Locations
Dene Way, Ashurst, Southampton, Hampshire, SO40
Description
A FORMER village bobby has been found guilty of sexually abusing two teenage boys while working for Hamp-shire police.
Gordon Hunter showed no emotion as jurors convicted him on all 14 charges he faced, which included gross indecency with a child and attempted buggery.
As the guilty verdicts were read out, one woman in the public gallery, believed to be a member of one of the victims’ families, said: “Yes.”
The court heard that Hunter and his wife, Gill, had tried to commit suicide just days ago.
Winchester Crown Court was told that the couple, who had been married for 40 years, made the attempt at their home in Dene Way, Ashurst, on Thursday. It is understood paramedics took the couple to hospital with undisclosed injuries.
Hunter was absent from court on Friday and Monday but was in court yesterday to hear the unanimous guilty verdicts read out after the jury had deliberated for six-and-a-half hours.
Judge Andrew Barnett lifted a court order banning publication of the joint suicide bid following the verdict.
Hunter’s son, brother-in-law and friends were in the public gallery to hear the verdicts read out.

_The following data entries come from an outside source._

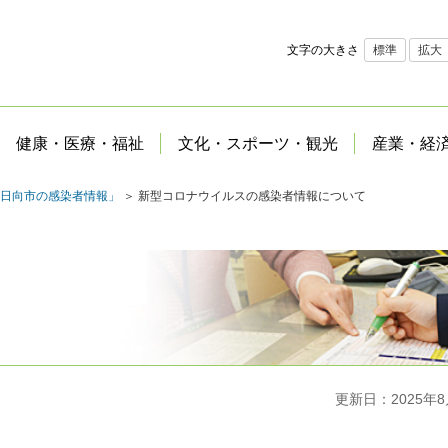
文字の大きさ
標準
拡大
健康・医療・福祉
文化・スポーツ・観光
産業・経
日向市の感染者情報」
＞ 新型コロナウイルスの感染者情報について
更新日：2025年8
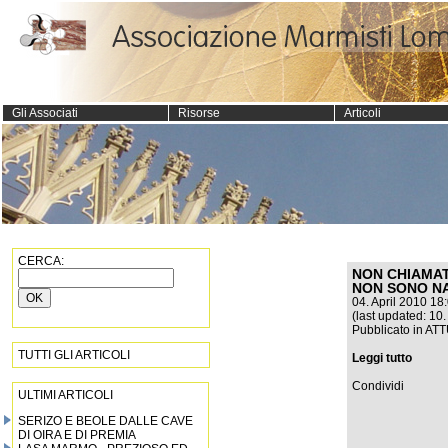
Gli Associati
Risorse
Articoli
CERCA:
NON CHIAMAT
NON SONO N
04. April 2010 18
(last updated: 10.
Pubblicato in
ATT
TUTTI GLI ARTICOLI
Leggi tutto
Condividi
ULTIMI ARTICOLI
SERIZO E BEOLE DALLE CAVE
DI OIRA E DI PREMIA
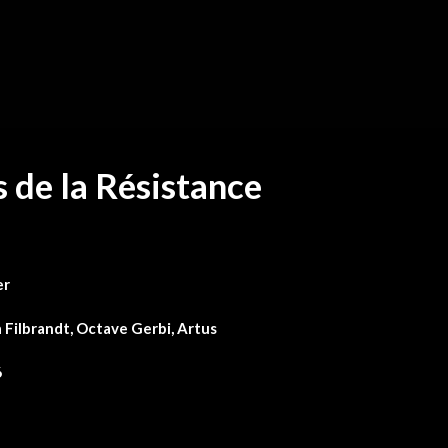
 de la Résistance
er
 Filbrandt, Octave Gerbi, Artus
6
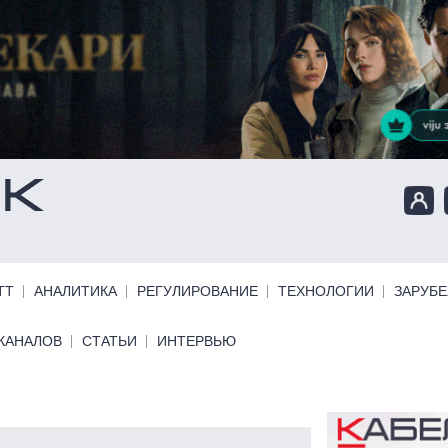
ТТ
АНАЛИТИКА
РЕГУЛИРОВАНИЕ
ТЕХНОЛОГИИ
ЗАРУБ
КАНАЛОВ
СТАТЬИ
ИНТЕРВЬЮ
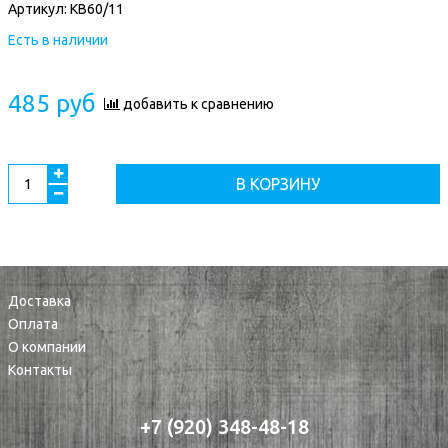
Артикул:
КВ60/11
Есть в наличии
485 руб
добавить к сравнению
В КОРЗИНУ
Доставка
Оплата
О компании
Контакты
+7 (920) 348-48-18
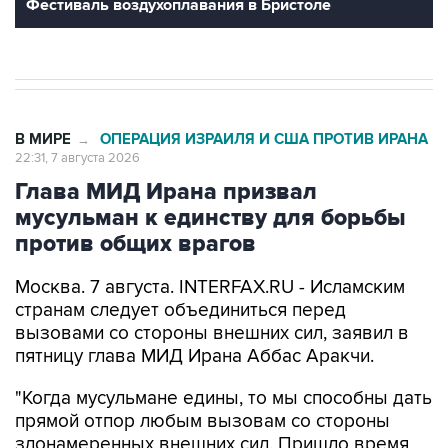
В МИРЕ
ОПЕРАЦИЯ ИЗРАИЛЯ И США ПРОТИВ ИРАНА
→
22:31, 7 августа 2026
Глава МИД Ирана призвал
мусульман к единству для борьбы
против общих врагов
Москва. 7 августа. INTERFAX.RU - Исламским
странам следует объединиться перед
вызовами со стороны внешних сил, заявил в
пятницу глава МИД Ирана Аббас Аракчи.
"Когда мусульмане едины, то мы способны дать
прямой отпор любым вызовам со стороны
злонамеренных внешних сил. Пришло время
полагаться только на самих себя и проявлять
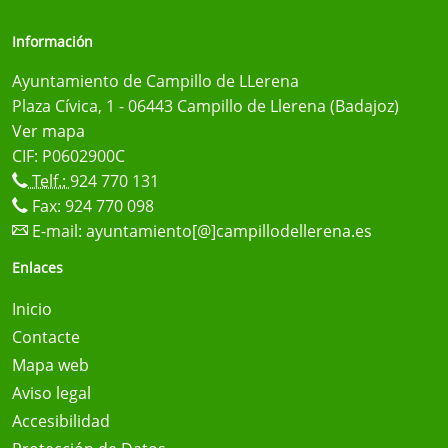
Información
Ayuntamiento de Campillo de LLerena
Plaza Cívica, 1 - 06443 Campillo de Llerena (Badajoz)
Ver mapa
CIF: P0602900C
Telf.:
924 770 131
Fax: 924 770 098
E-mail:
ayuntamiento[@]campillodellerena.es
Enlaces
Inicio
Contacte
Mapa web
Aviso legal
Accesibilidad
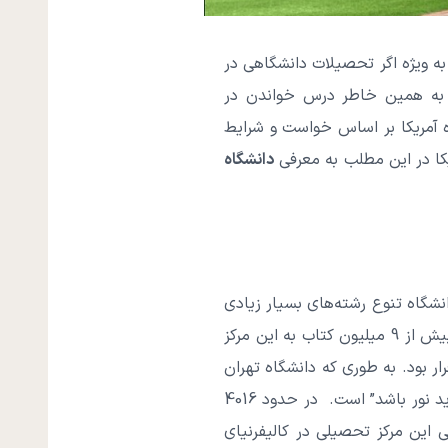
ه ویژه اگر تحصیلات دانشگاهی در
 به همین خاطر درس خواندن در
اه آمریکا بر اساس خواست و شرایط
یکا در این مطلب به معرفی
دانشگاه
ر این دانشگاه تنوع رشته‌های بسیار زیادی
در مقطع کارشناسی و کارشناسی ارشد وجود دارد. همچنین یکی از بزرگ‌ترین کتابخانه‌های دانشگاهی با بیش از 9 میلیون کتاب به این مرکز
ار بود. به طوری که دانشگاه تهران
تا 1357 تحت نظر دانشگاه لس آنجلس فعالیت می‌کرد. شعار اصلی این دانشگاه ایالات کالیفرنیا “بگذارید نور باشد” است. در حدود 4016
این مرکز تحصیلی در کالیفرنیای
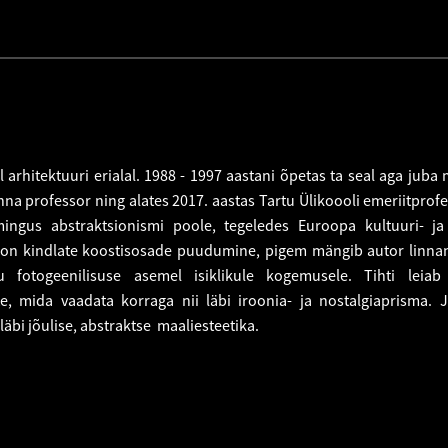
l arhitektuuri erialal. 1988 - 1997 aastani õpetas ta seal aga juba 
onna professor ning alates 2017. aastas Tartu Ülikoooli emeriitprofe
omingus abstraktsionismi poole, tegeledes Euroopa kultuuri- j
 on kindlate koostisosade puudumine, pigem mängib autor linna
 fotogeenilisuse asemel isiklikule kogemusele. Tihti leiab
te, mida vaadata korraga nii läbi iroonia- ja nostalgiaprisma. 
bi jõulise, abstraktse maaliesteetika.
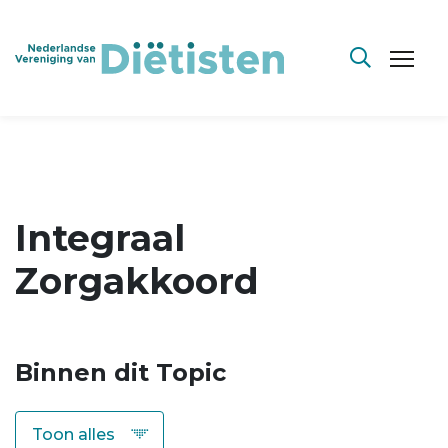
Integraal
Zorgakkoord
Binnen dit Topic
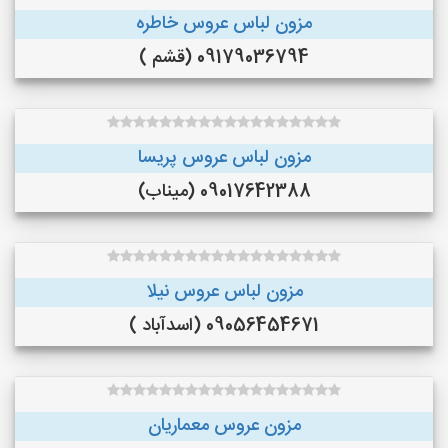
مزون لباس عروس خاطره
09179036794 (قشم )
مزون لباس عروس پریسا
09017642388 (میناب)
مزون لباس عروس نیلا
09056454671 (اسدآباد )
مزون عروس معماریان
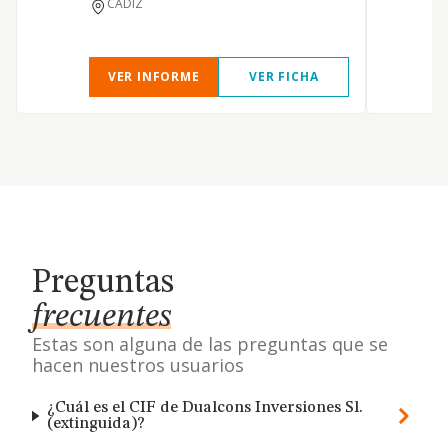
CADIZ
VER INFORME
VER FICHA
Preguntas
frecuentes
Estas son alguna de las preguntas que se
hacen nuestros usuarios
¿Cuál es el CIF de Dualcons Inversiones Sl.
(extinguida)?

Mrs Hunter, who had been present during the trial, was absent for the sentencing but has since been released from hospital.
Judge Andrew Barnett remanded Hunter in custody for his own safety until he is sentenced next month.
He told him: “You have been convicted by the jury of 14 extremely serious offences against young teenage boys.
“Be under no illusion that the inevitable sentence is one of imprisonment and you must prepare yourself for that.
“Bearing in mind your safety after you and your wife were involved in a suicide attempt I have to consider your well-being and I have to remand you in custody.”
During the five-day trial the court heard how Hunter had abused the boys in separate areas of the county between 1987 and 1998.
It was while working as a village policeman that Hunter abused the first boy, inviting him into his home to take part in a variety of sex acts.
The offences began with a boy, who was 11 at the time and cannot be named for legal reasons, when Hunter was the village policeman in Whitchurch in the north of the county between 1983 and 1992.
The court heard how many of the offences took place at Hunter’s family home, some in his marital bed.
Jurors were told that Hunter then moved to Ashurst in the New Forest in 1992 and in 1995 began to target another boy, who also cannot be named for legal reasons.
Hunter retired from Hampshire police as a police constable in 2002 but continued in a variety of support staff roles including a detention officer in Eastleigh.
He retired from a support staff role at Lyndhurst at the beginning of October 2009 before being arrested later that month. The investigation has been led by officers from Hampshire Constabulary’s professional standards department.
Hunter, who had denied all the charges, was put on the sex offender’s register.